Input data

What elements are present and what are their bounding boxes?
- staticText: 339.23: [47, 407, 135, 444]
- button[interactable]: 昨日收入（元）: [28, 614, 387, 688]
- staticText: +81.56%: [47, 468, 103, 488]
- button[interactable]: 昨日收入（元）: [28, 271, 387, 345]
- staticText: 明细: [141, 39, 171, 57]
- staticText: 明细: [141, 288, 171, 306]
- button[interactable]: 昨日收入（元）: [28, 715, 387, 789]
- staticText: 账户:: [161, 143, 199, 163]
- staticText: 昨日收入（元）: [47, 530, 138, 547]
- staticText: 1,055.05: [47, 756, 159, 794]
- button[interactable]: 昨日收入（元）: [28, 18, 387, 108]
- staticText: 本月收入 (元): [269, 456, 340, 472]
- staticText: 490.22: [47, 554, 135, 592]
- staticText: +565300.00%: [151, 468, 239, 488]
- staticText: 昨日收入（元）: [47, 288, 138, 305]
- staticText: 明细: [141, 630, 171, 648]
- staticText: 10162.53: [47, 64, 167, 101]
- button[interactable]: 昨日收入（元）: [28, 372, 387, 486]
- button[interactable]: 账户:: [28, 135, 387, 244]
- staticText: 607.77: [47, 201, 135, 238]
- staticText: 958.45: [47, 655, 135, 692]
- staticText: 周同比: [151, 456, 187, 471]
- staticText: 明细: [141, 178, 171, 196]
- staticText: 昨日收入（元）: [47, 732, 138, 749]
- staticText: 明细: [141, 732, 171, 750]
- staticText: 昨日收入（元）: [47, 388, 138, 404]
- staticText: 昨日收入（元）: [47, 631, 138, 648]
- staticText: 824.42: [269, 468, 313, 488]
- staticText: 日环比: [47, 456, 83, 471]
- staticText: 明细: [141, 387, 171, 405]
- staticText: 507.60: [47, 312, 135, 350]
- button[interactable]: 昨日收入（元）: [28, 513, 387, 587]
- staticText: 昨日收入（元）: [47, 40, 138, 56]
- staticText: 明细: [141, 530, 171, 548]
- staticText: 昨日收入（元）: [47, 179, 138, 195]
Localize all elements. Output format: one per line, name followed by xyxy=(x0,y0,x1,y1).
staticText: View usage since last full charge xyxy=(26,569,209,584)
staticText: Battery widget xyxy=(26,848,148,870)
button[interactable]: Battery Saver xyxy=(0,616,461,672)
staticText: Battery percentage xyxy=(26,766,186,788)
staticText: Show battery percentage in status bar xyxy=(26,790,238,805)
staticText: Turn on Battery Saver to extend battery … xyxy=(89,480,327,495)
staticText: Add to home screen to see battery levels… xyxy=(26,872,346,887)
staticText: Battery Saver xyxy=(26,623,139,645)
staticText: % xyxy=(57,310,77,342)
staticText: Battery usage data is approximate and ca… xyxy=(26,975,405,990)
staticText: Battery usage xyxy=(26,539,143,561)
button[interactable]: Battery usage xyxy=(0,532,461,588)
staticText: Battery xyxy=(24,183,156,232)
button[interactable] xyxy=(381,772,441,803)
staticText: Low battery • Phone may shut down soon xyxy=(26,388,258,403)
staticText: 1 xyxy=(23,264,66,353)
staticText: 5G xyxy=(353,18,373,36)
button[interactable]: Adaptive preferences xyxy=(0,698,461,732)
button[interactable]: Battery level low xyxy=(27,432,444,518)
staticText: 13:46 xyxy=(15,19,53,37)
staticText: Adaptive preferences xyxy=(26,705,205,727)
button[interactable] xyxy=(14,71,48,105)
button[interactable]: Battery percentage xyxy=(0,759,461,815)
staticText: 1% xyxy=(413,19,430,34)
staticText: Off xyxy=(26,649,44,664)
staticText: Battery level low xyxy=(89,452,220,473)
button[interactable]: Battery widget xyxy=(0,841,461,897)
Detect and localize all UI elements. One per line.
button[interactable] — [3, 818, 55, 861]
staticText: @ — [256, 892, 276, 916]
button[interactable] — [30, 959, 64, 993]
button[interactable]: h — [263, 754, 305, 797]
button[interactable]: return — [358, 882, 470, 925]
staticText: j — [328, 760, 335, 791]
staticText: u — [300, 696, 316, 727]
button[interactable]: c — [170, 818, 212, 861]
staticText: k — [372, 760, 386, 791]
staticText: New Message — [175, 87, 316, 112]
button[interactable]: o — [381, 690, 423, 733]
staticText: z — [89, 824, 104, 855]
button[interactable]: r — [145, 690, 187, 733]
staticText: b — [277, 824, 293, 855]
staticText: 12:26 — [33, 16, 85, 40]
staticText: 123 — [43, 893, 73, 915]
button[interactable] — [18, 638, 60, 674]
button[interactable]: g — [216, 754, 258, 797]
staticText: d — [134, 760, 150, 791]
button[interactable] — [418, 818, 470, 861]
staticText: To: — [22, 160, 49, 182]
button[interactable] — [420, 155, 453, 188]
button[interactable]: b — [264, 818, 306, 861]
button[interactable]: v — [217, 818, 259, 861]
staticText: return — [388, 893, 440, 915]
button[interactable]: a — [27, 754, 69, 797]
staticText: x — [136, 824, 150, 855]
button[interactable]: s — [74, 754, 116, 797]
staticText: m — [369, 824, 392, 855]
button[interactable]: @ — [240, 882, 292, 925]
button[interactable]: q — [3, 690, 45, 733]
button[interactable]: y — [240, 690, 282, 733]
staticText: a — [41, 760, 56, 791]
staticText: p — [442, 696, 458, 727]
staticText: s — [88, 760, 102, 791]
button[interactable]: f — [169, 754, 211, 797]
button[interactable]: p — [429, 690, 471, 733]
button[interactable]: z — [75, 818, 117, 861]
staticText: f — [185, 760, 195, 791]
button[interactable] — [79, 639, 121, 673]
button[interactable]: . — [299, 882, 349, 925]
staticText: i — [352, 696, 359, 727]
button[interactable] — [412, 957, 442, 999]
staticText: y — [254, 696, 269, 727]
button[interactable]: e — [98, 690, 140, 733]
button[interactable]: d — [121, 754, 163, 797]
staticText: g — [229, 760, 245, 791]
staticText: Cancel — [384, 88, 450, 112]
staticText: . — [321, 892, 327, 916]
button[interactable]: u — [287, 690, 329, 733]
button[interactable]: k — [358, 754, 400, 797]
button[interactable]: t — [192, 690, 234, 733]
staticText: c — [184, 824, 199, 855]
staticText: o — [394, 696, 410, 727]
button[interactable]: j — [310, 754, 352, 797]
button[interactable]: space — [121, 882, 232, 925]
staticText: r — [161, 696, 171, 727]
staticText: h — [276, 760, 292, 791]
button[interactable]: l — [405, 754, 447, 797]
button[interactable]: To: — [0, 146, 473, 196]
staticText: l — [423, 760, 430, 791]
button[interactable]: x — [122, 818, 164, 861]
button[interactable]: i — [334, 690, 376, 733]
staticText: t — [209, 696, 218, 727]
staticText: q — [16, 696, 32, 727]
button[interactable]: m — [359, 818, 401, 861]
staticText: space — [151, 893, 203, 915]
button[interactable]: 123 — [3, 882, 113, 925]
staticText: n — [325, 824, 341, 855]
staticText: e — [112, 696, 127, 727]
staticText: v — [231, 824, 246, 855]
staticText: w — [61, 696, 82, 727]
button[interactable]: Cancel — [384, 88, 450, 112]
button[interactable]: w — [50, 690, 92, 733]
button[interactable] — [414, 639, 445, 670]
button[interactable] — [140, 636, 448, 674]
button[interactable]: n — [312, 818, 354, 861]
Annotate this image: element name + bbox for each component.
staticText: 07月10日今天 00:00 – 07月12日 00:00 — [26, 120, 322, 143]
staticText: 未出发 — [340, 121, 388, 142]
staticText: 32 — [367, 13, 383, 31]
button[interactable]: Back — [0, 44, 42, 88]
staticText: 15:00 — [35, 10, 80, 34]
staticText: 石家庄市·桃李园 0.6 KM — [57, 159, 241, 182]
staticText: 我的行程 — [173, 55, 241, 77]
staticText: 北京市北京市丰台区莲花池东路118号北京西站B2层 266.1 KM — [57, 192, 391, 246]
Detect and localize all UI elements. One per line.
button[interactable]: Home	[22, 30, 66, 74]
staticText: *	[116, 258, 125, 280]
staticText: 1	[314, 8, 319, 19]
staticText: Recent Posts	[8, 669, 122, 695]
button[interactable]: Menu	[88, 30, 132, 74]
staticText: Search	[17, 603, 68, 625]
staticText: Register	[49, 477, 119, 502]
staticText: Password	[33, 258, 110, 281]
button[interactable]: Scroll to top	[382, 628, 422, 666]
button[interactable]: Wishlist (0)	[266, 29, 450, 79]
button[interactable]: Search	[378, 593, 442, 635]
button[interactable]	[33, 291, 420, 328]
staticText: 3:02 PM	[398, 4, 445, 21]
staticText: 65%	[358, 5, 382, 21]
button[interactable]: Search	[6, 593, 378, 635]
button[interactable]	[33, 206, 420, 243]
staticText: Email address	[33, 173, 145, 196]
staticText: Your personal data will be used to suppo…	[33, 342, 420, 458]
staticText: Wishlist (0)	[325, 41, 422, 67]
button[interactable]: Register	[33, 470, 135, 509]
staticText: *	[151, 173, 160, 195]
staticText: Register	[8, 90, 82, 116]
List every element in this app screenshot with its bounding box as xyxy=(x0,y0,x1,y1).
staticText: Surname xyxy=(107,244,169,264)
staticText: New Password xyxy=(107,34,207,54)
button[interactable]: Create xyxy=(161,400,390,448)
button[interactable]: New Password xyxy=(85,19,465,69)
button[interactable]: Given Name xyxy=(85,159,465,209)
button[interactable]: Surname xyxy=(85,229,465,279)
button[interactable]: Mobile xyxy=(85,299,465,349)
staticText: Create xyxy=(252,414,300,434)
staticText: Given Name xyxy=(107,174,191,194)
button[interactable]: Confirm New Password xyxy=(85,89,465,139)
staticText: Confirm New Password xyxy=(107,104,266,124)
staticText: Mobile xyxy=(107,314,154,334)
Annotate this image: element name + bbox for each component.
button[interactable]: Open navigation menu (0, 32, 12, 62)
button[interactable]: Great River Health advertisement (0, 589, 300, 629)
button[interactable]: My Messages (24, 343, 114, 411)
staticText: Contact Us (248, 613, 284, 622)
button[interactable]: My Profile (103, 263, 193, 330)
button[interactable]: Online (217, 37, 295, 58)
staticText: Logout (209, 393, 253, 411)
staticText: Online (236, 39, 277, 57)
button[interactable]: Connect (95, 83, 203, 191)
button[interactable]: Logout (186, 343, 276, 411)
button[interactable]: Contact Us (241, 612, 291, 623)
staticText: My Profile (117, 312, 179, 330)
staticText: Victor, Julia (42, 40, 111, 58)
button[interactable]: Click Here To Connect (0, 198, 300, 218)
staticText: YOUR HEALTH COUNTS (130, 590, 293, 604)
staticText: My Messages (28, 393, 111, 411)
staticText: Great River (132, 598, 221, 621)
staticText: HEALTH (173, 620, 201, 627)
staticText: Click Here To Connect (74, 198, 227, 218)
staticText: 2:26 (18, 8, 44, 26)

What this task involves
Scan the material above. Copy each line where "Messages" occurs.

Reply
button[interactable]: My Messages (24, 343, 114, 411)
staticText: My Messages (28, 393, 111, 411)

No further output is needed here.